“Pacifism is objectively pro-fascist.”
– George Orwell
The British Union of Fascists (BUF), founded by Oswald Mosley in 1932, was a shining example of how fascist movements draw on local antagonisms while cozying up to movements abroad. Mosley’s Blackshirts dressed up like Mussolini’s thugs and saluted like Hitler’s, but theirs was a distinctly English program. The first of Mosley’s “10 Points of Fascism” announced that the BUF was “loyal to King and Country” and its “watch-word… is ‘Britain First.’” A primary focus of its anti-immigrant and antisemitic sentiment was Stepney, an East End neighborhood then home to 60,000 Jews descended from families who fled pogroms in Russia and Eastern Europe, as well as Irish and other immigrant workers.
Most BUF members were laid-off workers during the Great Depression who fell for a program in which Mosley promised class levelling and “the triumph of the ‘new fascist man’” over immigrant workers, notes the anti-racist organisation Hope Not Hate. “Mosley attracted as many as 40,000 members in 1934 and the support of the Daily Mail, who ran the notorious headline ‘Hurrah for the Blackshirts’ in the same year.”
The BUF’s reputation in the press was also tarnished that year when Blackshirts beat anti-fascist hecklers at the notorious Olympia rally. Doubling down, and “increasingly under the influence of Hitler, BUF leaders sought to exploit the reservoir of antisemitism in the East End in order to save the party.”
By 1936 the BUF was pouring most of its resources into holding meetings in the East End and distributing crude antisemitica.
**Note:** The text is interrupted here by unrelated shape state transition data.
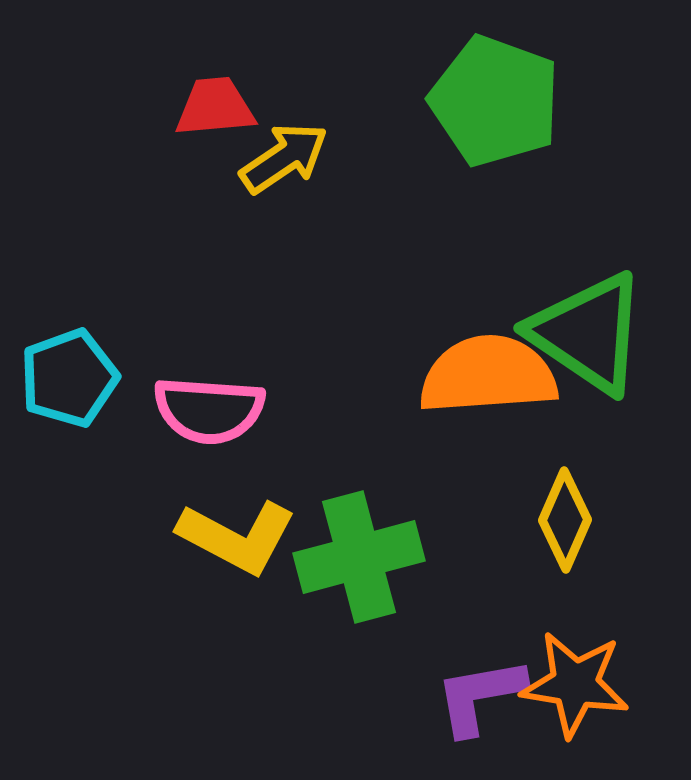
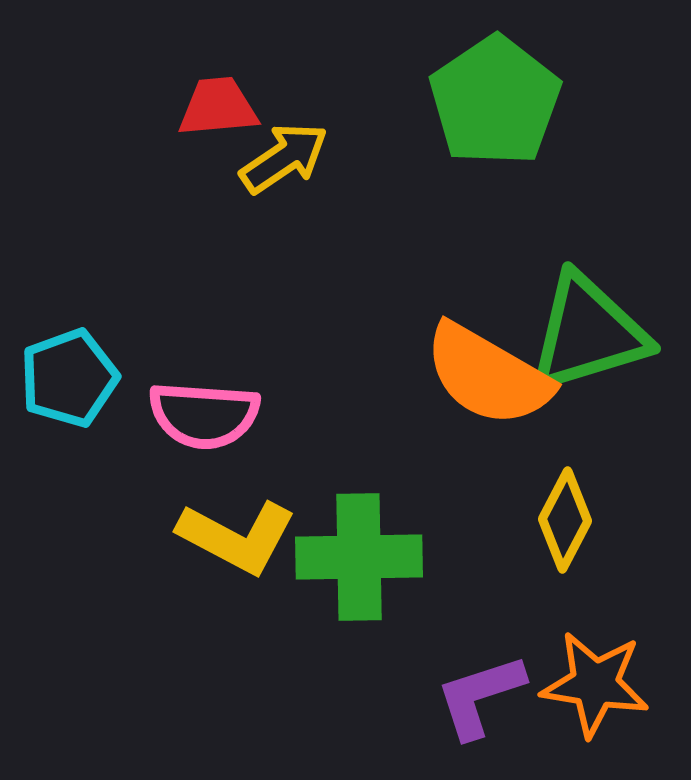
green pentagon: rotated 18 degrees clockwise
red trapezoid: moved 3 px right
green triangle: rotated 51 degrees counterclockwise
orange semicircle: rotated 146 degrees counterclockwise
pink semicircle: moved 5 px left, 5 px down
yellow diamond: rotated 4 degrees clockwise
green cross: rotated 14 degrees clockwise
orange star: moved 20 px right
purple L-shape: rotated 8 degrees counterclockwise
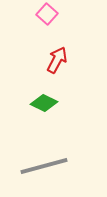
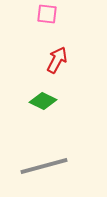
pink square: rotated 35 degrees counterclockwise
green diamond: moved 1 px left, 2 px up
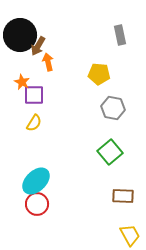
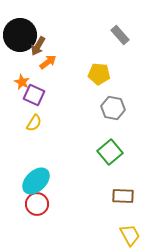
gray rectangle: rotated 30 degrees counterclockwise
orange arrow: rotated 66 degrees clockwise
purple square: rotated 25 degrees clockwise
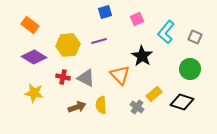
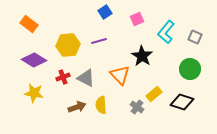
blue square: rotated 16 degrees counterclockwise
orange rectangle: moved 1 px left, 1 px up
purple diamond: moved 3 px down
red cross: rotated 32 degrees counterclockwise
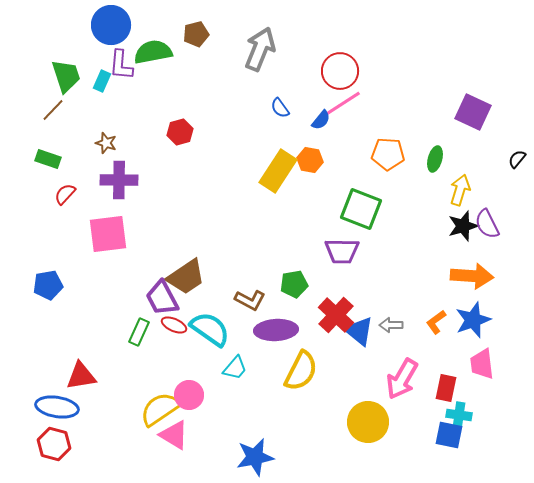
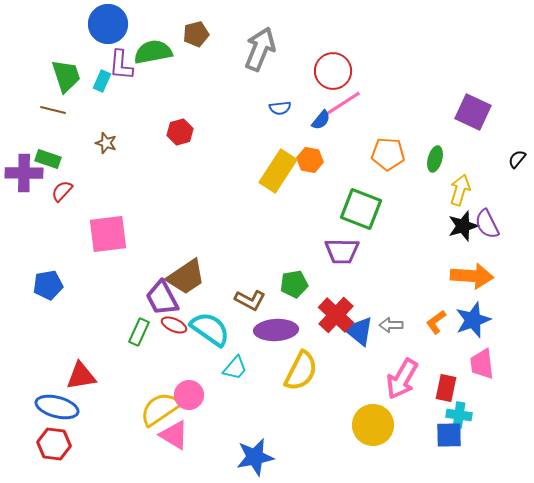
blue circle at (111, 25): moved 3 px left, 1 px up
red circle at (340, 71): moved 7 px left
blue semicircle at (280, 108): rotated 60 degrees counterclockwise
brown line at (53, 110): rotated 60 degrees clockwise
purple cross at (119, 180): moved 95 px left, 7 px up
red semicircle at (65, 194): moved 3 px left, 3 px up
blue ellipse at (57, 407): rotated 6 degrees clockwise
yellow circle at (368, 422): moved 5 px right, 3 px down
blue square at (449, 435): rotated 12 degrees counterclockwise
red hexagon at (54, 444): rotated 8 degrees counterclockwise
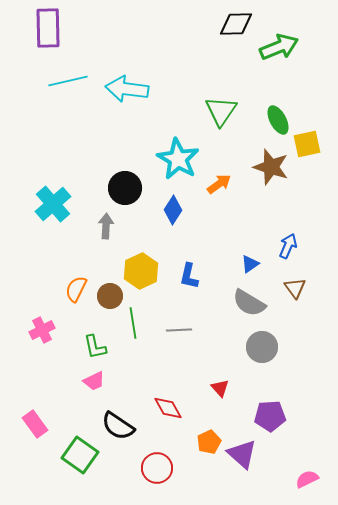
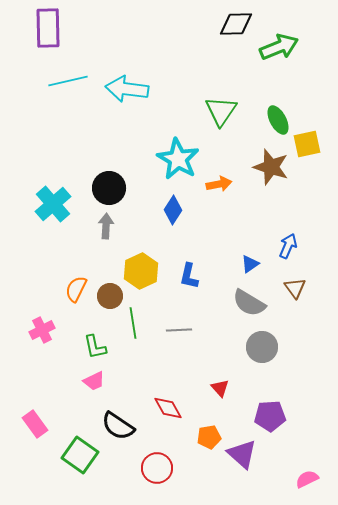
orange arrow: rotated 25 degrees clockwise
black circle: moved 16 px left
orange pentagon: moved 5 px up; rotated 15 degrees clockwise
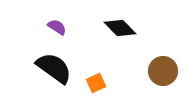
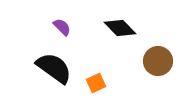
purple semicircle: moved 5 px right; rotated 12 degrees clockwise
brown circle: moved 5 px left, 10 px up
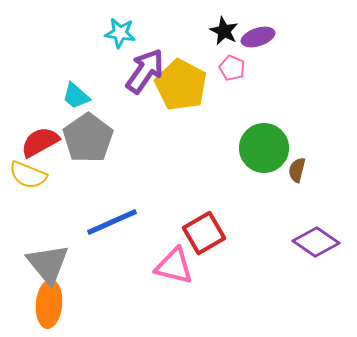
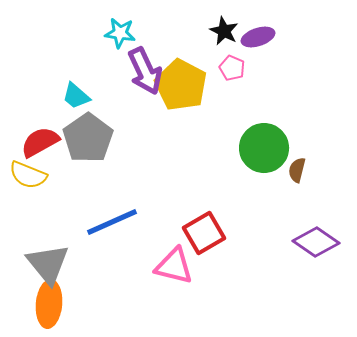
purple arrow: rotated 120 degrees clockwise
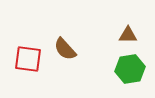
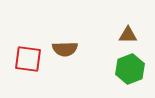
brown semicircle: rotated 50 degrees counterclockwise
green hexagon: rotated 12 degrees counterclockwise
Mob orators such as Mick Clarke and Owen Burke sought to whip up violence on street corners night after night.
As this approach gradually gained support in poor neighbouring areas such as Bethnal Green, Mosley announced he would celebrate the fourth birthday of the BUF by staging a provocative march through Stepney, the heart of the Jewish East End, on 4 October, 1936.
BUF organizing led to what became known afterward as the “Battle of Cable Street,” in which tens of thousands of anti-fascists and regular Londoners battled 6,000 police and 3,000 BUF Blackshirts to refuse the fascists passage through Stepney. Taking their example from Spanish Communists during the siege of Madrid months earlier, they used as their slogan “¡No pasarán” and erected three sets of barricades on Cable Street. Irish dockworkers tore up paving stones and filled the street with broken glass and marbles to defeat mounted police.
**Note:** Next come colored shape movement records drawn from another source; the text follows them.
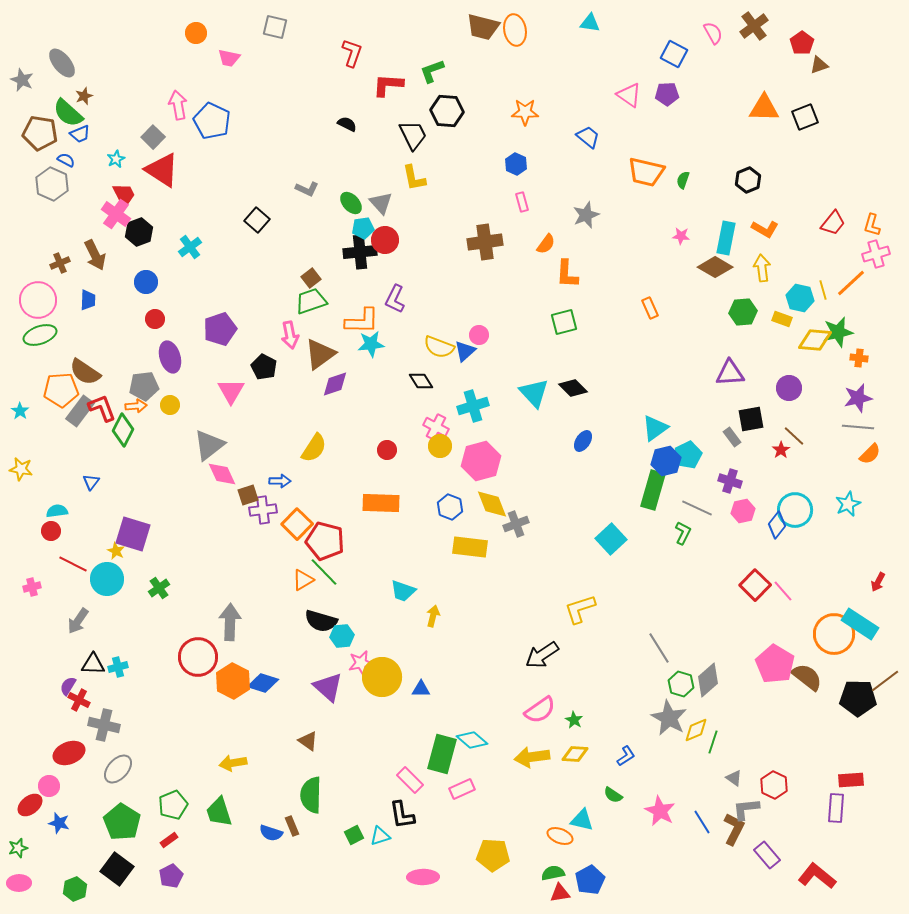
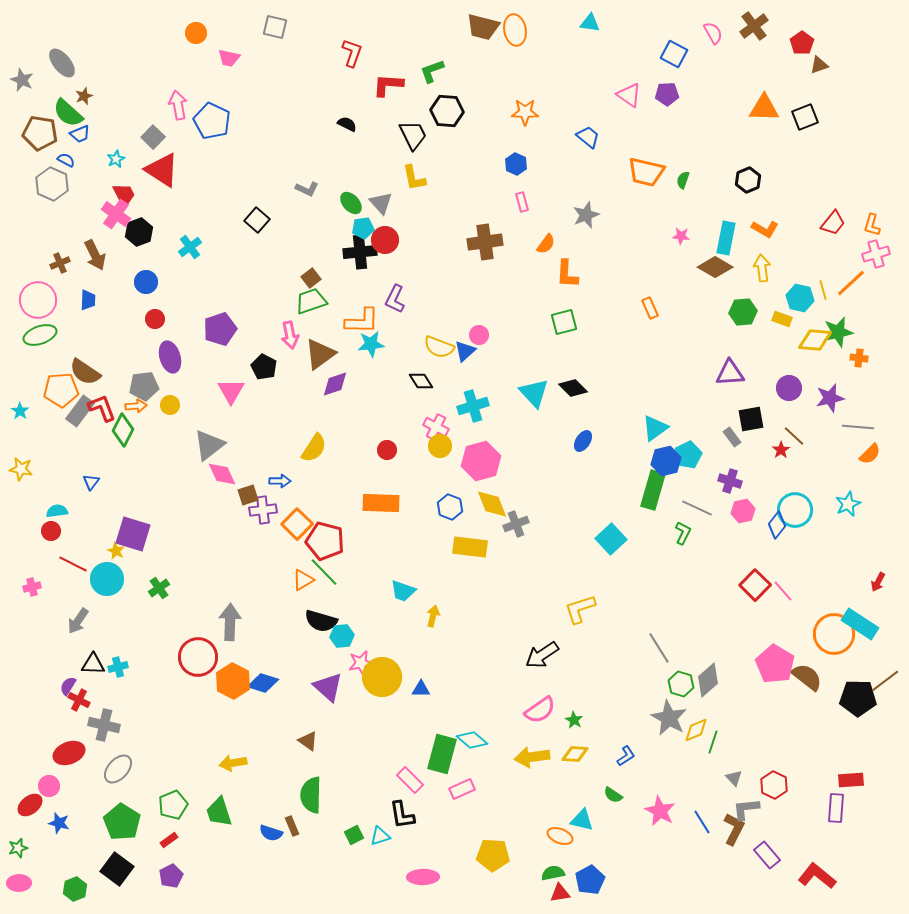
purple star at (858, 398): moved 28 px left
gray triangle at (734, 778): rotated 12 degrees clockwise
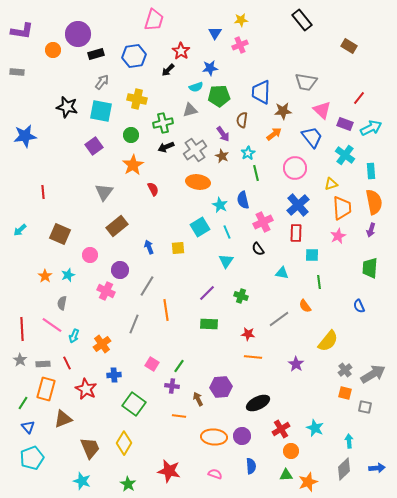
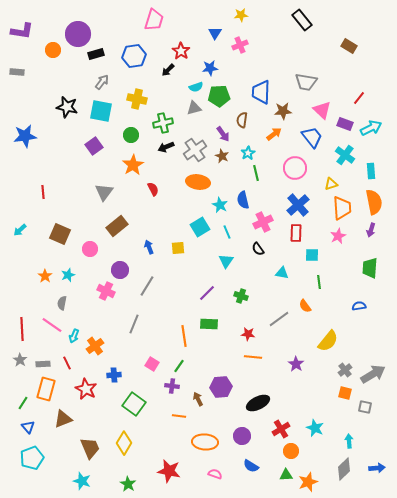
yellow star at (241, 20): moved 5 px up
gray triangle at (190, 110): moved 4 px right, 2 px up
pink circle at (90, 255): moved 6 px up
blue semicircle at (359, 306): rotated 104 degrees clockwise
orange line at (166, 310): moved 18 px right, 26 px down
orange cross at (102, 344): moved 7 px left, 2 px down
orange ellipse at (214, 437): moved 9 px left, 5 px down
blue semicircle at (251, 466): rotated 126 degrees clockwise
Every history of the Battle of Cable Street must acknowledge that the primary antagonists were not in fact the BUF, but the police, who showed up in overwhelming numbers to protect the fascists. Police evinced sympathy for Mosley’s Blackshirts in the “heavy-handedness toward Jewish men and boys in the crowds,” notes the International Centre for the History of Crime. Then, as now, they “concerned themselves with threats from the Left to public order” and brutally attacked the crowd of around 20,000, ignoring the violence of the BUF. “They acted with the full support of many others in authority,” arresting around 150 anti-fascists.
Historian Mark Bray, in his Antifa: The Anti-Fascist Handbook, offers the Battle of Cable Street, as “a potent symbol,” writes Daniel Penny at The New Yorker, “of how to stop Fascism: a strong, unified coalition outnumbered and humiliated Fascists to such an extent that their movement fizzled.” This, at least, is the popular narrative. The march may have fizzled, but “the Battle of Cable Street was not the great victory over British fascism as left mythologizers portrayed it,” Anshel Pfeffer argues at Haaretz. “Membership in the BUF in London nearly doubled afterwards and a week later 200 black-shirts attacked Jews and burnt shops not far from Cable Street in what became known as the ‘Mile End Pogrom.’”
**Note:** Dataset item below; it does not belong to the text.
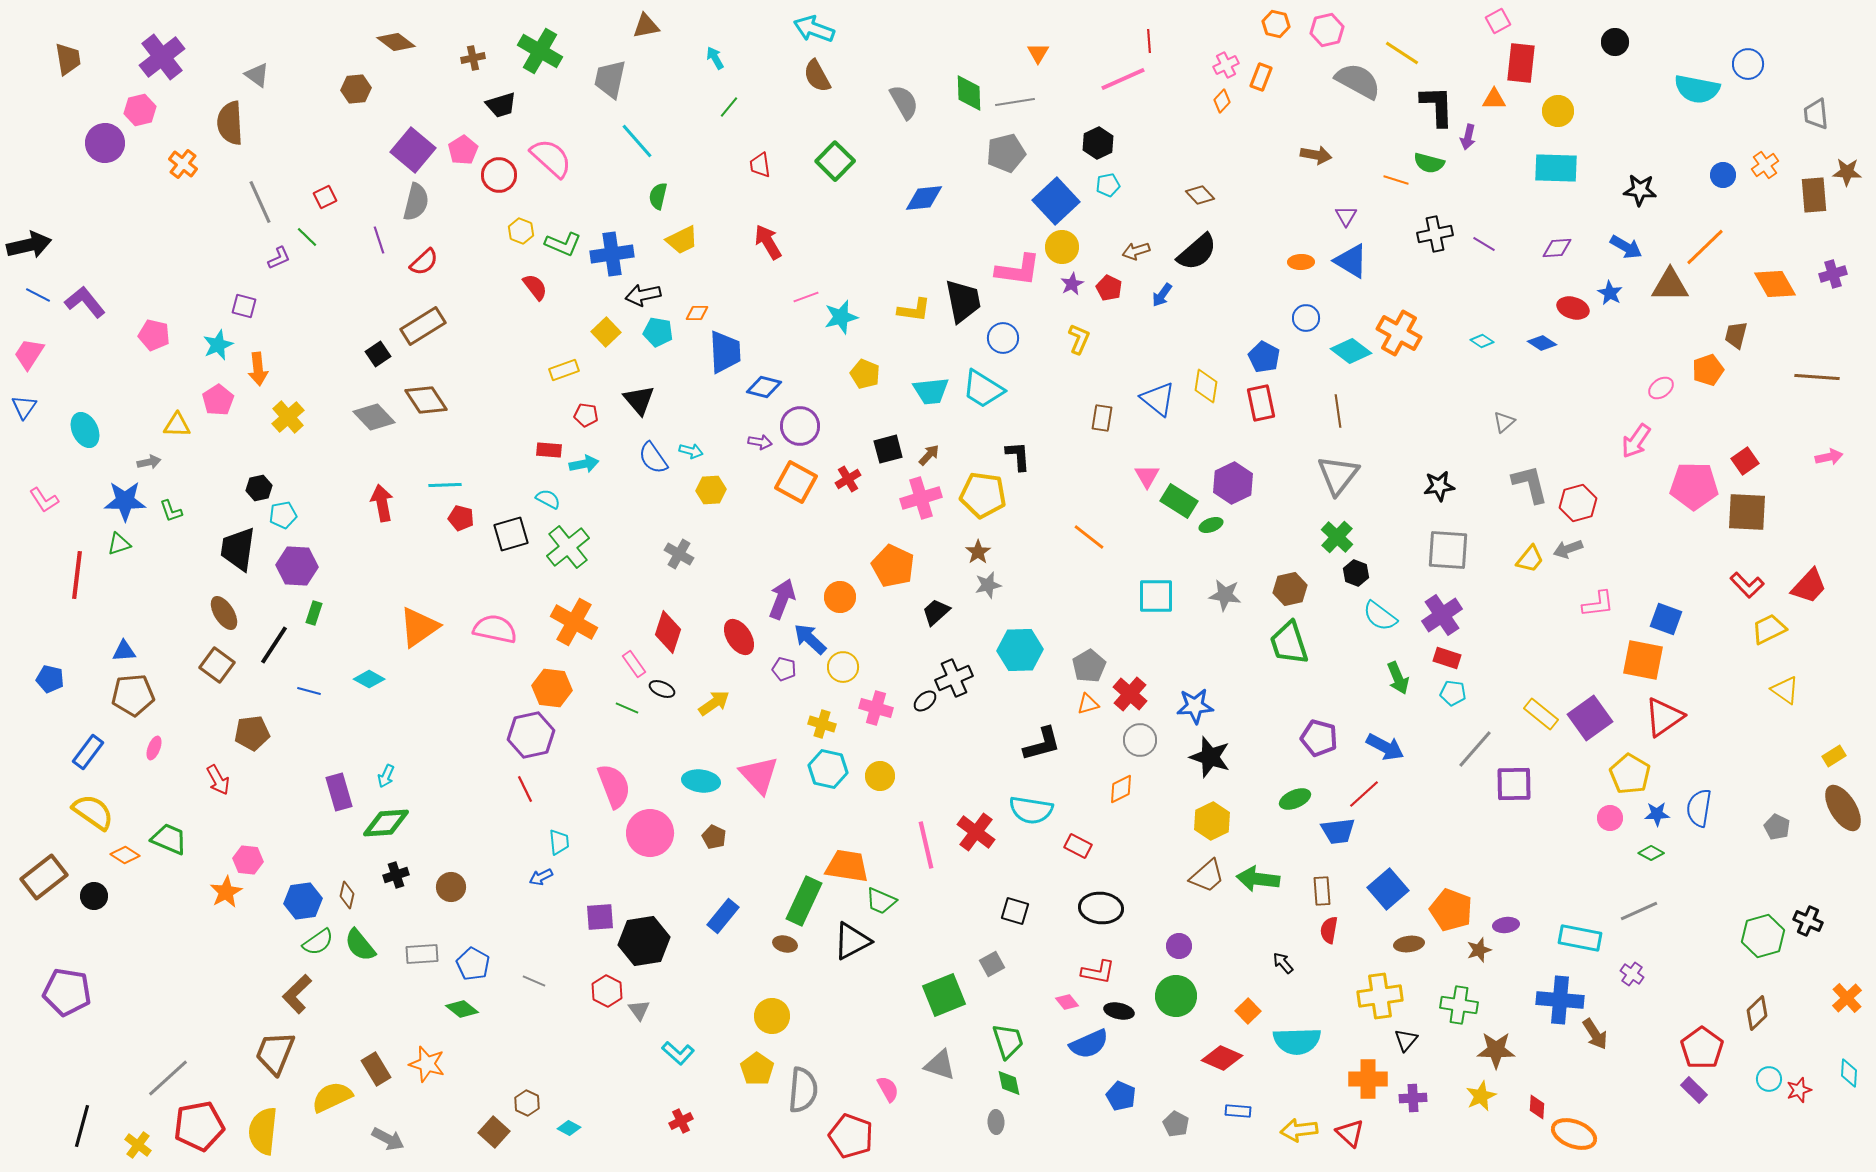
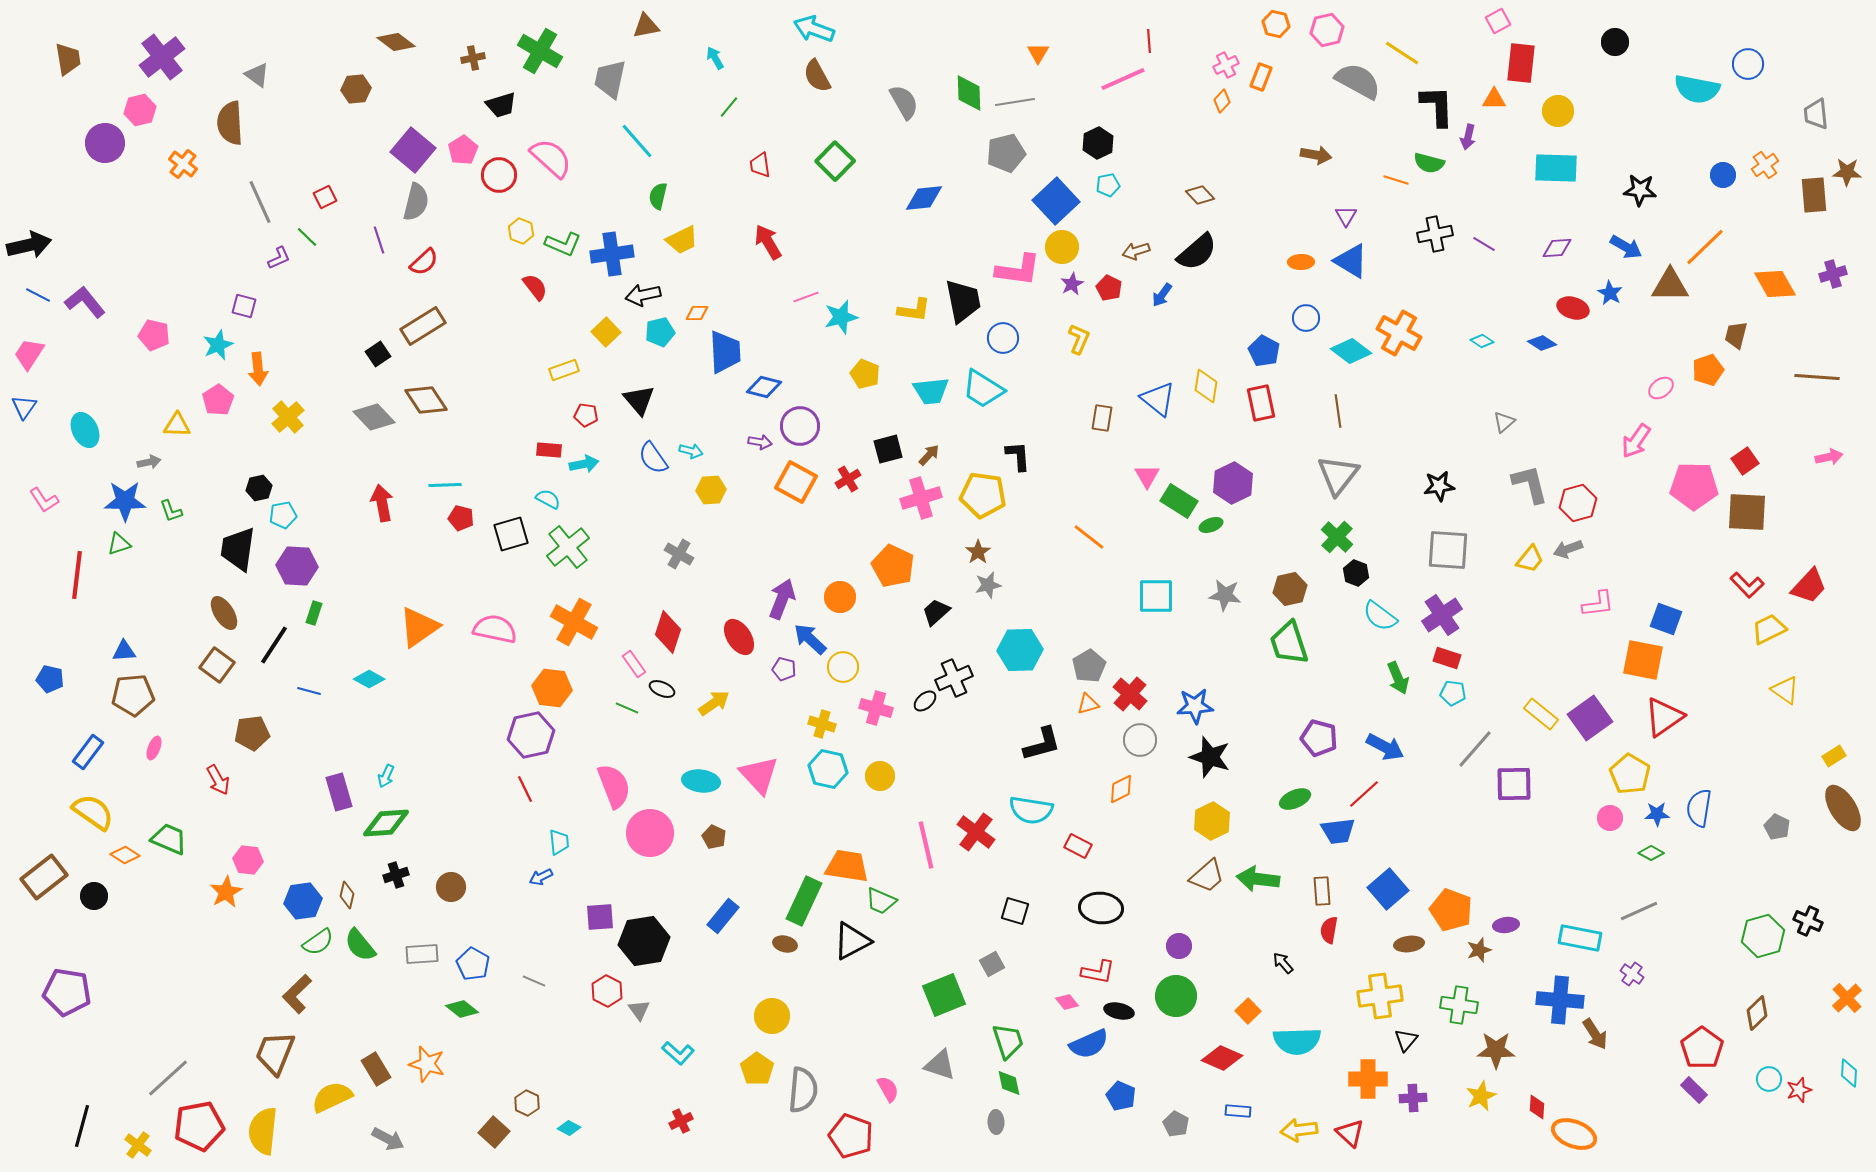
cyan pentagon at (658, 332): moved 2 px right; rotated 24 degrees counterclockwise
blue pentagon at (1264, 357): moved 6 px up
But while the far-right continued to draft some of England’s workers against others, paving the way for the National Front, they would not gain the same foothold in England at the time as their heroes on the continent. And while Labour, Communist Party, and Jewish leaders would later claim the victory as their own, almost all opposed organizing against the BUF in Stepney at the time, planning counter marches in Trafalgar Square, for example. The many thousands of trade unionist, socialists, anarchists, communists, and ordinary Londoners who gathered against fascism that day ignored leaders on the left who told them to stay away, and turned out to protest not only the BUF, but a government that allowed the march to go forward.
Resisting fascism was “the major thing in the life of most active political people in East London, says eyewitness Lou Kenton in a British Library oral history project. “It arose naturally that you were either Labour or communist, and there was never a very sharp division, certainly not in my mind.” As for the Battle of Cable Street, says Kenton, it “had to be a non-Jewish thing,” a show of immigrant solidarity, working-class unity, and “a certain togetherness, of warmth.”